In a climate in which governments are increasingly dependent on businesses to provide jobs, employers are becoming ever more powerful, write economists Rick van der Ploeg and Willem Vermeend.
A recent study published by the Dutch central bank (DNB) has put the spotlights on the great shortage of paid employment in this country. Apart from around 600,000 unemployed, some five million people who are not currently active on the labour market would like to be, while 500,000 workers are looking to increase their hours.
Respective cabinets have put in place various measures to create extra jobs, in particular in the wake of the economic crisis. Job schemes, fiscal and other subsidies for employers, and training programmes are some examples. Not only in this country but in other countries too, the effect of these measures has been largely disappointing.
This does not bode very well for the future, which, for the industrial countries of the west, will be characterised by job-poor economic growth and a rapidly changing labour market due to digitalisation, automation and internationalisation. Hundreds of thousands of mainly middle management jobs will be ‘automated away’ in the coming years.
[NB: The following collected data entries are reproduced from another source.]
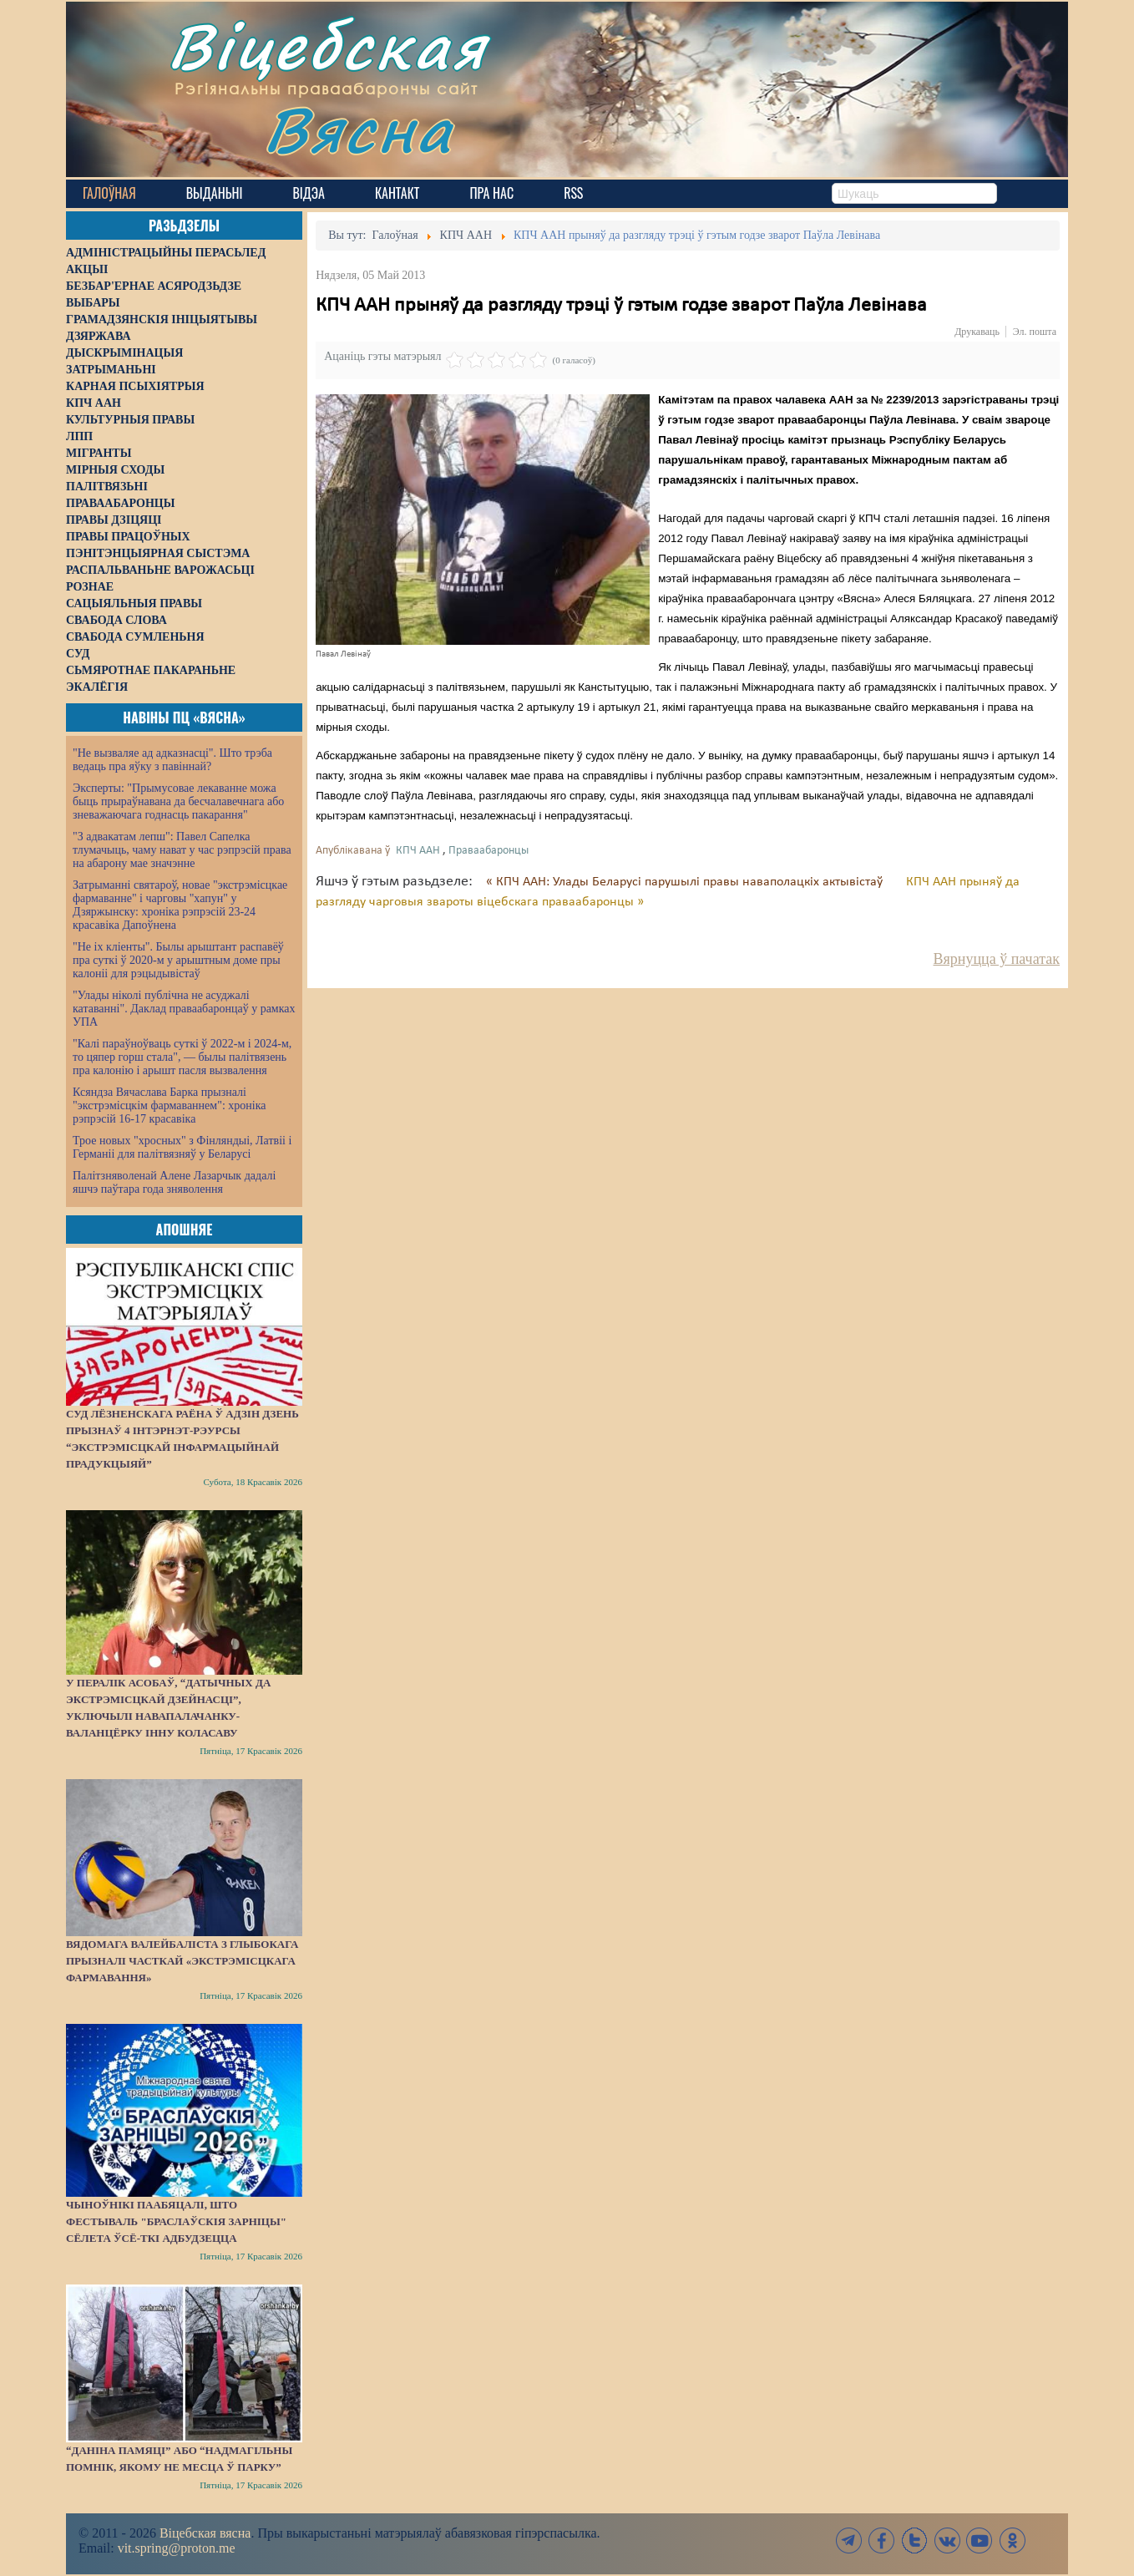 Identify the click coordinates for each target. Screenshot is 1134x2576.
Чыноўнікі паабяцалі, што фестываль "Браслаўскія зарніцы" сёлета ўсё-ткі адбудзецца (176, 2221)
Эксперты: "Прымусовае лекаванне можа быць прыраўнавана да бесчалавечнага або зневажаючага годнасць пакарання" (178, 801)
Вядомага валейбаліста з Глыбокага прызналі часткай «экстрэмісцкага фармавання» (182, 1961)
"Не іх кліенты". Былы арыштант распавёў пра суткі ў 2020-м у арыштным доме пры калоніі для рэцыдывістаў (178, 960)
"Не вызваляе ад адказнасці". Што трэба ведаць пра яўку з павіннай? (172, 760)
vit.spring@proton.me (176, 2548)
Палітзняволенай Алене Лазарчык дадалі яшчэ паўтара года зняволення (174, 1182)
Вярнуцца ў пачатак (997, 959)
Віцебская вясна (205, 2533)
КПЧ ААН (418, 850)
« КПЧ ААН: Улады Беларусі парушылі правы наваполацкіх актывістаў (686, 882)
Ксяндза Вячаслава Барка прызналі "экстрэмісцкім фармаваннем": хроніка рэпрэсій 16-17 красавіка (169, 1105)
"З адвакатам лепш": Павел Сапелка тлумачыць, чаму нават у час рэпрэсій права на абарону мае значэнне (182, 850)
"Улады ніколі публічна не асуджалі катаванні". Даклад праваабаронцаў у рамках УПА (184, 1008)
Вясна (358, 129)
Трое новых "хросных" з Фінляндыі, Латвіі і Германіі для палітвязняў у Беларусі (182, 1147)
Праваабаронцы (488, 850) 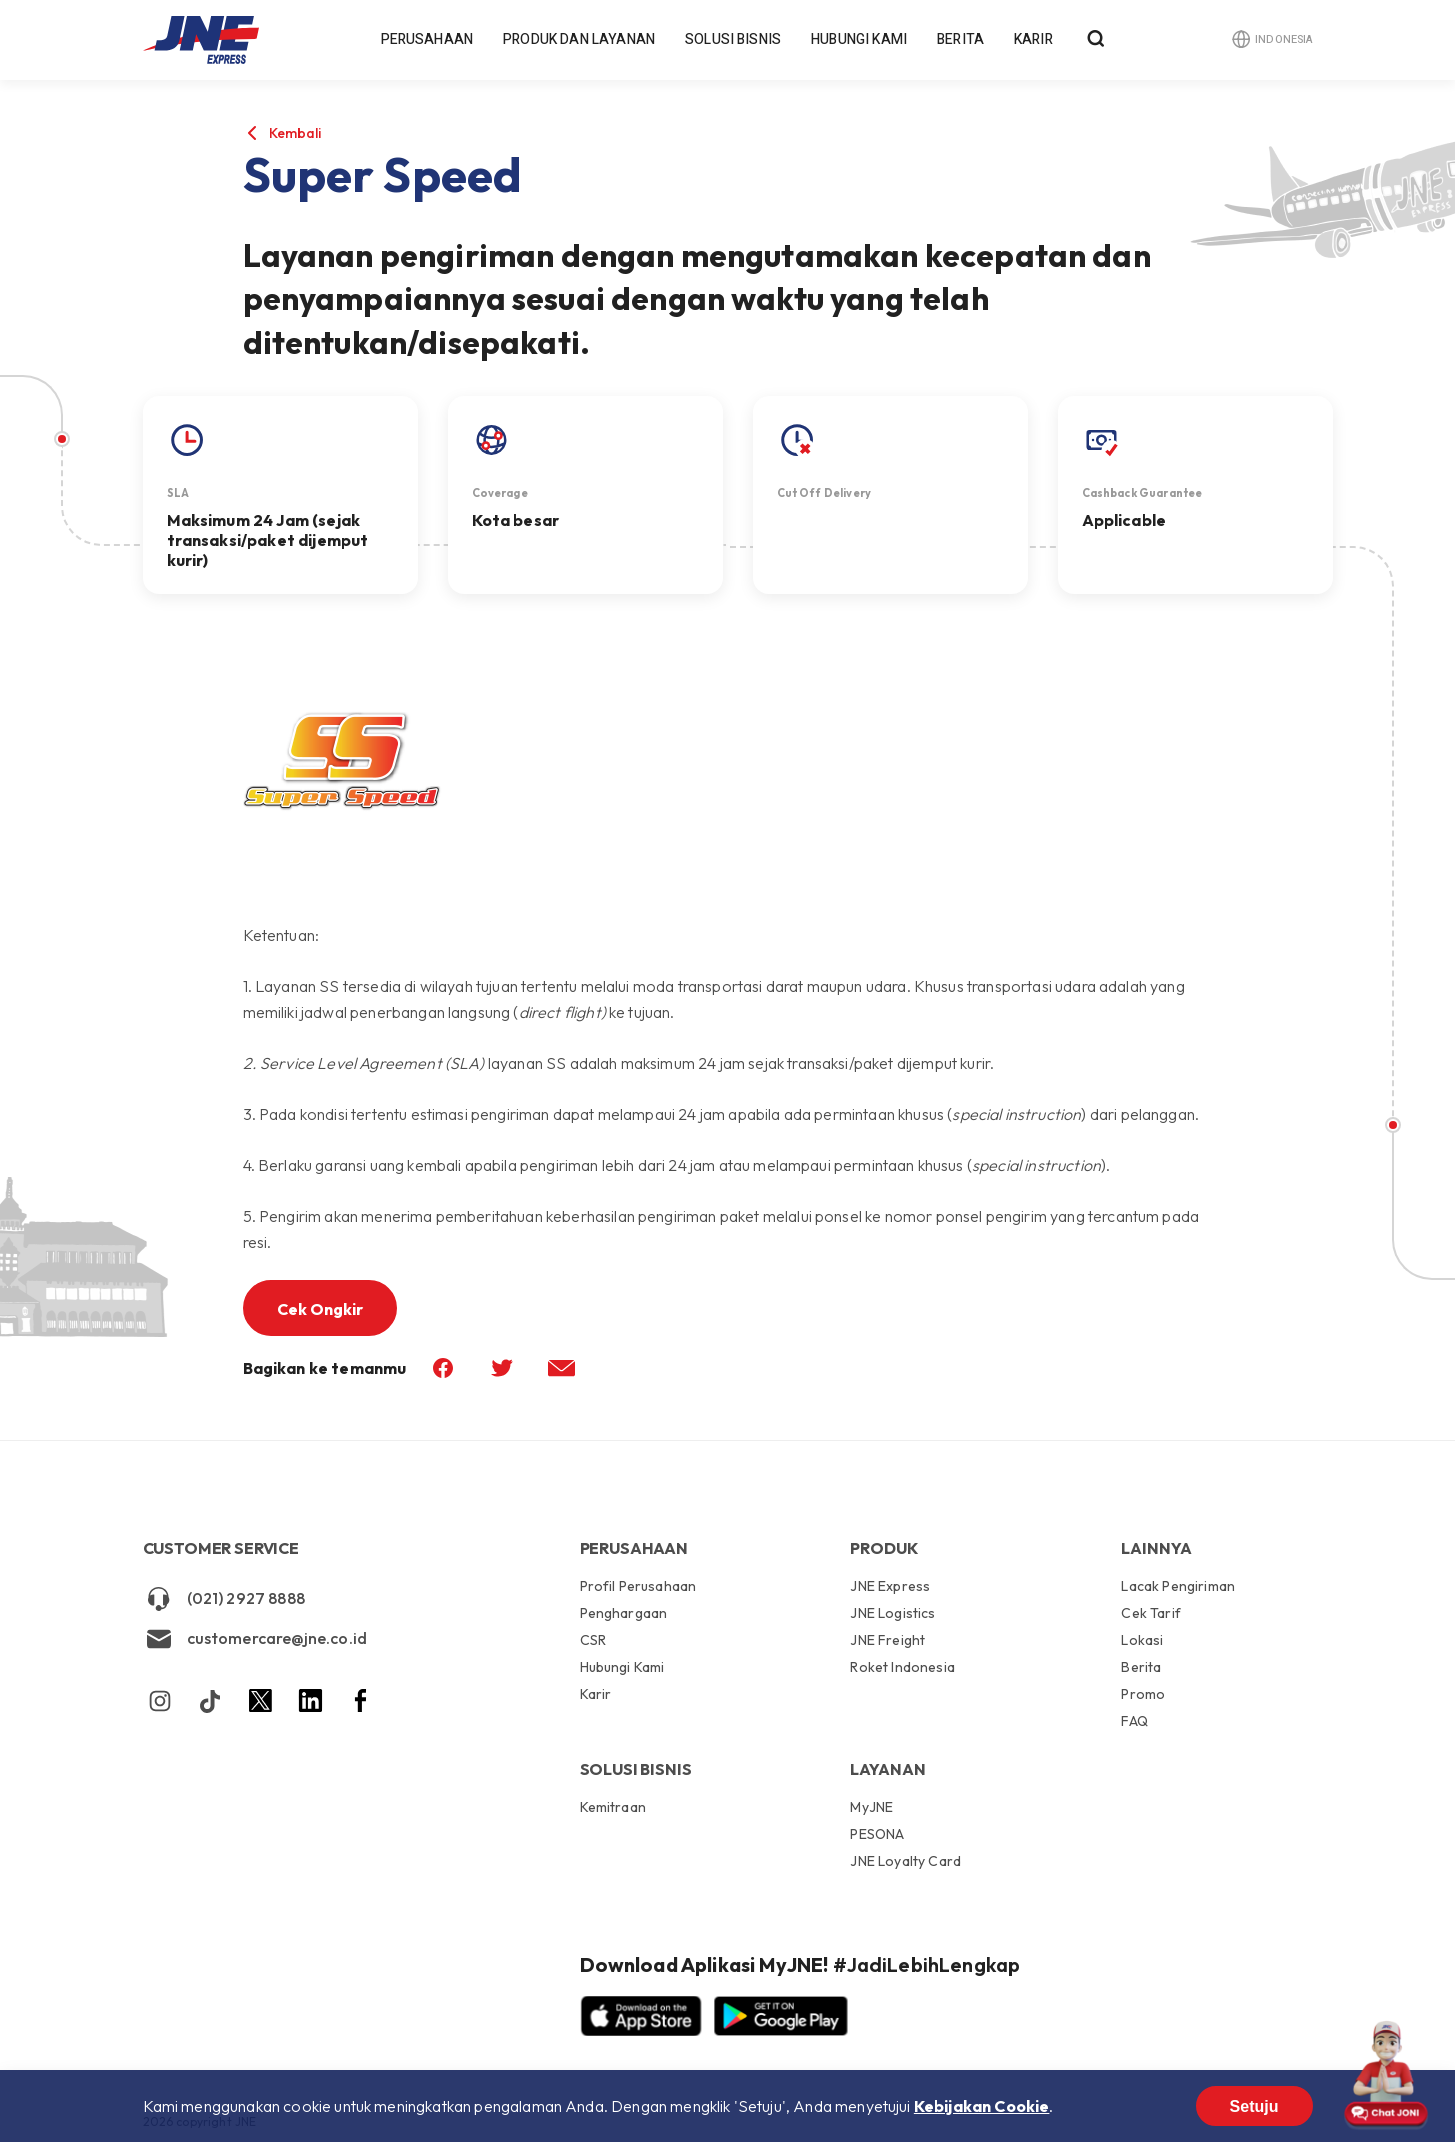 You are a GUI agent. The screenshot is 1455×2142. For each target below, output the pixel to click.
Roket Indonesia (902, 1666)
This is why social affairs minister Asscher thinks all working people should be required by law to participate in training programmes. This new scheme, introduced last week, is aimed at increasing people’s ability to make the transition to growing business sectors. It’s a fine proposal in itself but it won’t solve the great shortage of work and jobs. And then there’s the fierce international competition for jobs to reckon with.
Local authorities are down-sizing everywhere and governments have to look to businesses and start-ups to provide jobs. Jobs are lost there too, but at the same time new companies are generating new jobs. According to British research, extra jobs are created largely by so-called scale-ups (fast-growing, innovative start-ups).
As governments are having to turn to businesses to find jobs, we see that even left-wing parties are supporting measures which will create a business-friendly climate. Countries are doing their best to encourage employers by offering tax deals, quick licences, cheap premises, lower premiums on wages, training programmes, scope for flex work and, first and foremost, less red tape.
The international competition for employers and jobs is fierce and it’s growing. Attempts by Brussels to contain this race to the bottom within the EU have not been successful, on the contrary. Many countries, tired of EU intervention, are stepping up their efforts. They are focusing on national employment figures, and, as is happening with the refugee crisis, they are plotting their own course.
In the UK this development has led to a referendum on a possible Brexit on June 23. Jobs are playing a central part. Supporters think a Brexit will revive the economy and generate jobs while opponents predict massive job losses.
Brexit supporters dismiss this as scaremongering but as the referendum date is drawing near an increasing number of entrepreneurs are saying they will be taking their businesses elsewhere. If the UK exits the EU, companies will be faced with a number of trade restrictions and a considerable hike in export costs. That means they can no longer compete with other European businesses and for many that means a swift relocation to another EU member country.
In the age of the internet in which more and more work is done digitally, such a move can be achieved quickly. Meanwhile the other EU countries are doing their utmost to tempt these entrepreneurs. France and Germany have already opened their doors to London’s financial sector which will collapse with the loss of the EU membership.
British politicians and voters who support a Brexit are furious with the entrepreneurs who have announced their departure. They might as well save their breath. Entrepreneurs have to compete worldwide and will always settle in countries with the most advantageous business climate.
The reaction of British business has been short and to the point: ‘we will respect the outcome of the referendum but we will be the ones to decide where to take our businesses.’
And that is the attitude of businesses everywhere, including the Netherlands. Politicians and voters may resent the powerful position of businesses but that is the way it is now.
A recent example is Rutte 2’s failed attempt to promote fixed contracts via legal measures: entrepreneurs are making their own calculations and are replacing ‘fixed’ with ‘flex’.
Recent research shows that a large majority of small and medium-sized businesses will be using flex workers to fill posts. Fixed contracts are too expensive and rigid. Employers are also wary of the risk of long drawn out payments in case of illness.
Their decisions are based on the interest of their businesses and they rightly point out that the climate for small businesses in most other European countries is considerably better. Employers’ costs are much lower and there is less red tape to deal with.
By adapting our rules and taxes to the business-friendly climate in those countries, employment in the Netherlands could increase significantly.
Fixed contracts, the preferred option for many workers, can be promoted by reducing employers’ costs and incorporating more flexibility in the contract.
The daily reality shows that politicians and voters depend on companies for jobs, whether they like it or not. And their power will only increase.